While Tuesday’s kickoff meant to send the message that the tourism industry is ready to make a recovery after being devasted last year, restaurant owners who were invited to speak said that labor shortages are threatening their return. 

“We have to realize that a lot of these businesses are going to struggle a bit with the lack of labor with the lack of labor to accommodate the demand,” Donna Lancellotti, president and CEO of the New Jersey Restaurant & Hospitality Association. “When you go to the restaurants and when you go to order a drink … please remember that you may have to wait a little longer, you may have to be a little more patient.

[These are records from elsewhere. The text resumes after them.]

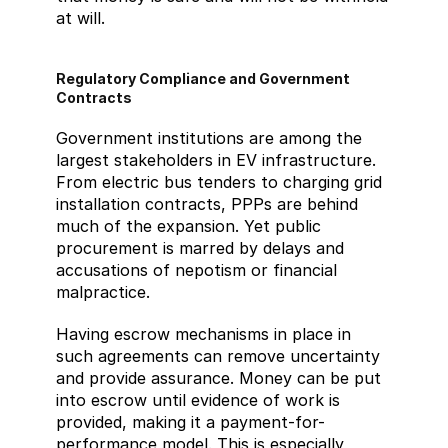
at will.
Regulatory Compliance and Government 
Contracts
Government institutions are among the 
largest stakeholders in EV infrastructure. 
From electric bus tenders to charging grid 
installation contracts, PPPs are behind 
much of the expansion. Yet public 
procurement is marred by delays and 
accusations of nepotism or financial 
malpractice.
Having escrow mechanisms in place in 
such agreements can remove uncertainty 
and provide assurance. Money can be put 
into escrow until evidence of work is 
provided, making it a payment-for-
performance model. This is especially 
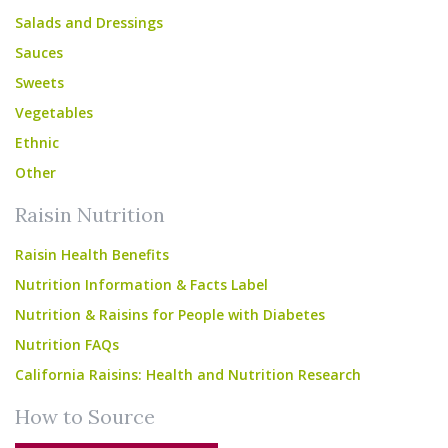
Salads and Dressings
Sauces
Sweets
Vegetables
Ethnic
Other
Raisin Nutrition
Raisin Health Benefits
Nutrition Information & Facts Label
Nutrition & Raisins for People with Diabetes
Nutrition FAQs
California Raisins: Health and Nutrition Research
How to Source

“Right now, we don’t have a solution to the labor issues, but we need to be out and door business, consume locally and enjoy tourism in our own back yard,” she added.. 

The labor shortage is an issue that Joe Leone Introna, who owns Joe Leone’s Italian Specialities in Point Pleasant Beach, Sea Girt and a new location being prepared in Manasquan, is concerned may hit small locally owned establishments hard. Speaking at the press conference with a binder full of help wanted posters photographed all over the county, he said that one of the biggest concerns that he has is after the summer. 

“One of the biggest concerns that I have is yes, the businesses are doing well and we have an influx, but what is going to happen after September and everyone goes back to their homes,” he said,  added that “something needs to be looked at” in terms of unemployment insurance.

“Are these businesses going to be able to put away that much more money to pay the increased salaries,” he said, adding that instead of establishments competing with each other over food, they are now competing over staff. 

However, Last week, the New Jersey Department of Labor announced that the state’s unemployment rate dropped to 7.5 percent, a .1 percent decrease from April. Around 3,900 nonfarm wage and salary jobs were added in April, with around 3,500 in the private sector. Since the start of the pandemic last March, the state added 388,400 jobs. 

Of the jobs added in the private sector over the past month, 3,000 have been in the hospitality industry.